Multiple comparisons - Exactly when is it appropriate outside of ANOVA? and thanks for taking the time to look at this thread!
I'm massively stumped about exactly when it's 'correct' to be correcting for multiple comparisons by adjusting the threshold p-value. I know in post-hoc tests after an omnibus test, it's absolutely the 'done thing', and I can see why: by reducing the threshold p-value, you reduce the chance of making a Type-I error, trying to make it so you still only have a 5% chance (when p≤0.05) of getting a false-positive, thus adjusting for the number of tests you run. But why is this logic not extended to all tests in an article?

My research (and specific problem)
To give some background of the design I'm using (and hence why I'm stumped): we have 8 questions, all which are asked for 4 'categories, and within each 'category', we have 2 stimuli which participants all rate simultaneously. The questions are entirely different, and we have different hypotheses for what should happen with each, so the scores can't be combined in any way. Thus, we're running Wilcoxon's Signed Ranks test (the data is, unfortunately, non-parametric) between each set of stimuli for all categories and questions: thus, we have 32 tests.
Due to the sheer volume of the tests we're running, it seems highly likely that at least one will be a 'false-positive' when p≤0.05. That suggests to me that the p-value should be reduced to control for these multiple comparisons.
But then, each tests a functionally discrete hypothesis, so why should we have to? You wouldn't do that if you ran several ANOVA-type omnibus tests, or if you ran any number of different tests on the same results (e.g., regression and factor analysis, as a relatively weak example).
And to add further confusion, this is one of four studies of relatively similar design. Surely, if we want to reduce finding any 'false-positives', we should control the p-value across all tests conducted before writing up the article?
So, as you can see, I'm pretty stumped. I realise controlling for all comparisons in a paper seems ridiculous, and must be wrong, but it follows all the logic I've seen so far about why we correct for multiple comparisons in the first place. But I'm fully prepared to accept I'm an idiot!
 A: This is a difficult topic and it is hard to know what is right. If I were to control the type 1 error rate in each paper, why can I suddenly claim something just by splitting a paper into two papers? See also
Berger, Vance W. "On the generation and ownership of alpha in medical studies." Controlled Clinical Trials 25.6 (2004): 613-619.
In medical trials a convention now seems to be to have a set of primary and key secondary endpoints (or comparisons) across which the type 1 error rate is controlled,  while this is not done for other secondary/tertiary/exploratory endpoints/comparisons (which have a lot less credibility to most). However that is really just a convention in one field. 
A: That's a reasonable question, so I don't think you're an idiot.
First of all, the problem of multiple comparisons is not specific to tests following ANOVA. It applies to multiple testing scenarios in general. So it's not necessarily "ridiculous" or "wrong" to apply correction to multiple ANOVAs or to every comparison in a paper. Any time you give yourself multiple opportunities to find significance, you inflate the probability of "getting lucky."
It's hard to give specific advice without knowing your specific situation--what the hypotheses are, whether some hypotheses are more important than others, to what extent the hypotheses are correlated, what the goal of the study is (e.g., to get published, to make some decision about a follow-up study), etc.
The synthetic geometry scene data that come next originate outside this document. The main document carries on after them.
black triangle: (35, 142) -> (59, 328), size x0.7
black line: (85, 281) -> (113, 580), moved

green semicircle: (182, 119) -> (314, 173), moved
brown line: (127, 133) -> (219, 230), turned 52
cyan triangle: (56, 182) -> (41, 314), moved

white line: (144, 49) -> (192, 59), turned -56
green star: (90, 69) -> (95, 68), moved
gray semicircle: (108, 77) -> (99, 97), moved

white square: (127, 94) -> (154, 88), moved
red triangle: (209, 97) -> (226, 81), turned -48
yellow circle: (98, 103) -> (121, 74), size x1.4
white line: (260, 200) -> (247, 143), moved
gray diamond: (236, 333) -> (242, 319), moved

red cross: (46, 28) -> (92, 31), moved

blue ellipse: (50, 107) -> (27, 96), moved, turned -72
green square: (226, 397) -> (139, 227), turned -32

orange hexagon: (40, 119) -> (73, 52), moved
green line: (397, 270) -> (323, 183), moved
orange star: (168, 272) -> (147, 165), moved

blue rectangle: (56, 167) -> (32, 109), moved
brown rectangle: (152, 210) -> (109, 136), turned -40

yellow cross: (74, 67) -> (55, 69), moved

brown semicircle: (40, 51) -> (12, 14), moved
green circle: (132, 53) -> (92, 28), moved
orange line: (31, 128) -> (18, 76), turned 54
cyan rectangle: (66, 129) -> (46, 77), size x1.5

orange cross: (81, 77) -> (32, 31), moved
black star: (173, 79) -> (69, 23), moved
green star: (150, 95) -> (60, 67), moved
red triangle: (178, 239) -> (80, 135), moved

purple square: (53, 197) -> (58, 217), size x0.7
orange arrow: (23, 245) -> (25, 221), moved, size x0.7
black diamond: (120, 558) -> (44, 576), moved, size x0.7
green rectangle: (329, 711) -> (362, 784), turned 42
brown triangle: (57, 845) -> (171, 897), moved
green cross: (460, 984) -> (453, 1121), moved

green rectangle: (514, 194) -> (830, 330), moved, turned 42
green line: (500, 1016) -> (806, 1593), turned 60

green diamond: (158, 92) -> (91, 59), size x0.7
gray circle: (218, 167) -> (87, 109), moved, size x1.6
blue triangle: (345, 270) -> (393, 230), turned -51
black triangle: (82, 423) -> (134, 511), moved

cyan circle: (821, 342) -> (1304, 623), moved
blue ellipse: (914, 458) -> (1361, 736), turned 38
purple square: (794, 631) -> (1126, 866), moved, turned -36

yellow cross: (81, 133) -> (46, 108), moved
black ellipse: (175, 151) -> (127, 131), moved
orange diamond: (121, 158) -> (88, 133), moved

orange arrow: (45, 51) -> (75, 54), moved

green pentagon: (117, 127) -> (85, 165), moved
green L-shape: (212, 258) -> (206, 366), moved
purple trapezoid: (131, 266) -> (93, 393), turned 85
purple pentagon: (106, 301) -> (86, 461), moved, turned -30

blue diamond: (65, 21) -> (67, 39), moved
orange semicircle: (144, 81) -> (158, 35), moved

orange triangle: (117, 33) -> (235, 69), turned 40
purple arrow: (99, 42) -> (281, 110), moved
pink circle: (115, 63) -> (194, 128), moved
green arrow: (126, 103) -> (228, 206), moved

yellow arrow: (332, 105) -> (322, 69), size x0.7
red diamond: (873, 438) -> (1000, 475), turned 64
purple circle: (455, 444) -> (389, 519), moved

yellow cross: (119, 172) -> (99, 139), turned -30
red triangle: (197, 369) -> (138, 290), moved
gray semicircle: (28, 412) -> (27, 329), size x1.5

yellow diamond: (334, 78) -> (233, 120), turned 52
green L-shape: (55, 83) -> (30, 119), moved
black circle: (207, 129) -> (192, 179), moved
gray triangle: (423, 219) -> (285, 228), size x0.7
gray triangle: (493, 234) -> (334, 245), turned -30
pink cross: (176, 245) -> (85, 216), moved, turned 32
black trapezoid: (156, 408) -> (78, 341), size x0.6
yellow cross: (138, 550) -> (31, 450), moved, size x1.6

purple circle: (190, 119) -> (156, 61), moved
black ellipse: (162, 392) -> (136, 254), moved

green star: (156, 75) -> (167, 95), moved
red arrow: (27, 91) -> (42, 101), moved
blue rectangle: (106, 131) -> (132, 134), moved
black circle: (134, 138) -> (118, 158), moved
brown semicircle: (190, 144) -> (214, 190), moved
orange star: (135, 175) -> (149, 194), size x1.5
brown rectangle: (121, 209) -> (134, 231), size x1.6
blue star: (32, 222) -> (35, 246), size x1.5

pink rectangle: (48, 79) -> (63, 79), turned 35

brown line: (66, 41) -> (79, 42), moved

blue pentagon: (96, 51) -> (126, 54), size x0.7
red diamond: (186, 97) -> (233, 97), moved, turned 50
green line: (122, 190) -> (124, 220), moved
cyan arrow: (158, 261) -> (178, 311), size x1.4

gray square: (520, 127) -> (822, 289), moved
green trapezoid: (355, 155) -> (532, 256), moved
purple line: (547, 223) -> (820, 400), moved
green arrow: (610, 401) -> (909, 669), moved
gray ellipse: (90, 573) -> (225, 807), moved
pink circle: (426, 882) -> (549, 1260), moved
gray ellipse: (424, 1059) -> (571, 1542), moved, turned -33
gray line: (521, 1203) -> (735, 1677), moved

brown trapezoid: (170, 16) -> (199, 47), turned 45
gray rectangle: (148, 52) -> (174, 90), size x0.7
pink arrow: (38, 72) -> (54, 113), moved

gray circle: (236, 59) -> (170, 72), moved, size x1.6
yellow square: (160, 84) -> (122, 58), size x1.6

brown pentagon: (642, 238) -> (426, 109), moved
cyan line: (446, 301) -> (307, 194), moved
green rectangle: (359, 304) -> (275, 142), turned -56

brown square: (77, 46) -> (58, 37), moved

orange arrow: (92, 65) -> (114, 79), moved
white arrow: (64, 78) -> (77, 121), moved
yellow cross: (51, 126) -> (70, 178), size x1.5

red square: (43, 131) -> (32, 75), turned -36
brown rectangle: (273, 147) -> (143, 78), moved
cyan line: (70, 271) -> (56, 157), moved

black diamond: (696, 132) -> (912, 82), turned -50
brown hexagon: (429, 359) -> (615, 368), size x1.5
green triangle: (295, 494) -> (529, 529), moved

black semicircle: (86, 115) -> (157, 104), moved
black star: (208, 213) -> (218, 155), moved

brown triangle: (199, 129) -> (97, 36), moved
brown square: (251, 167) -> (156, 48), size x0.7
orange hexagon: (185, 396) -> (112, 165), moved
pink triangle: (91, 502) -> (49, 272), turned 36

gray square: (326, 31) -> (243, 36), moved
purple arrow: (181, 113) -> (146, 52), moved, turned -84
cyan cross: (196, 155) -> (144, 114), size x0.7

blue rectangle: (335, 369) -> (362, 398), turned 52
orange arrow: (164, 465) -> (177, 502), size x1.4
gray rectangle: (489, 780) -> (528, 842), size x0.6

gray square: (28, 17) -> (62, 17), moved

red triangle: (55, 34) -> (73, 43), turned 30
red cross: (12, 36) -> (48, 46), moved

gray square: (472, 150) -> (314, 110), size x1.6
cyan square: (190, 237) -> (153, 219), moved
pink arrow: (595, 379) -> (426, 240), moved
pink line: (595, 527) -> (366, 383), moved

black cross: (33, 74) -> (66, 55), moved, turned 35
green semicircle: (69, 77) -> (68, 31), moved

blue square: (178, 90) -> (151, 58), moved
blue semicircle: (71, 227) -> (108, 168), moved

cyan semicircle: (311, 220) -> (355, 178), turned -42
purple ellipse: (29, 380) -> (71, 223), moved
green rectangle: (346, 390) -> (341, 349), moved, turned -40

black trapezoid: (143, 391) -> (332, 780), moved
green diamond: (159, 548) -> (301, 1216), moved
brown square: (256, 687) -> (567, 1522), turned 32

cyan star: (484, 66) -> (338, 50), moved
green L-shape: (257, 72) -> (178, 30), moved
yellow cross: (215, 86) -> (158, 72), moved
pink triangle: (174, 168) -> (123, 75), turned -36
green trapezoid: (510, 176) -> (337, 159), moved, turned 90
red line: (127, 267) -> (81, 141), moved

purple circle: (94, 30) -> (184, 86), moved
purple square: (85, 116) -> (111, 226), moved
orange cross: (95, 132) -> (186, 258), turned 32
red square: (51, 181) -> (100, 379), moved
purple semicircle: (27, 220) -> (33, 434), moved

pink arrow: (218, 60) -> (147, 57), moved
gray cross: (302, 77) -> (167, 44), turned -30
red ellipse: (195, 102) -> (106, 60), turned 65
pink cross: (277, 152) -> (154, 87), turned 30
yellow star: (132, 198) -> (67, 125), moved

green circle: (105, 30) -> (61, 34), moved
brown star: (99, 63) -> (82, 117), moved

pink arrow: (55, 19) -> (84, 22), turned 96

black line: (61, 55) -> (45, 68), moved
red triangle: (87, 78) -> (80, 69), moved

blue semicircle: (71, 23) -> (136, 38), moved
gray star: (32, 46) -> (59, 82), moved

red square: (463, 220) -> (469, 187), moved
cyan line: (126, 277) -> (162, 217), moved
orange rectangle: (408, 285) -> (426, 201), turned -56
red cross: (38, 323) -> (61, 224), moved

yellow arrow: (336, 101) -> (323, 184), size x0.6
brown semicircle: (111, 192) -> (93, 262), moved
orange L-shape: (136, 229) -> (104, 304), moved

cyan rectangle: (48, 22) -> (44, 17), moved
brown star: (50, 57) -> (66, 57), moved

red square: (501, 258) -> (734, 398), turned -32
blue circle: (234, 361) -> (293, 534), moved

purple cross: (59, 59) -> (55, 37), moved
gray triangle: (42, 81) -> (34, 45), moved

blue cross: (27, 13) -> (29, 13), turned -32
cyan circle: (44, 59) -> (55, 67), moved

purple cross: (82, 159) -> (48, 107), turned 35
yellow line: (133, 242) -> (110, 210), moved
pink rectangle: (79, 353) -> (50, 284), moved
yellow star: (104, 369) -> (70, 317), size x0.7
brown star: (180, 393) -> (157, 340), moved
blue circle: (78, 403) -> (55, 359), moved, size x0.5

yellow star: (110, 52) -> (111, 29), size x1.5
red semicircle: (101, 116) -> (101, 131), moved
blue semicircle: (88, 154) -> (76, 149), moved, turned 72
How did you end up with 32 completely unrelated hypotheses in the same study in the first place? You mentioned that you plan to write up an "article," but maybe you're in the very early stages of investigating a broad line of research and haven't figured out which specific hypotheses are the most interesting or the most promising yet. In that case, maybe you should use a fairly liberal approach to error control (such as FDR) to identify which hypotheses may be worth pursuing further. You might want to delay writing an actual article until you've replicated the significant results in a more focused study.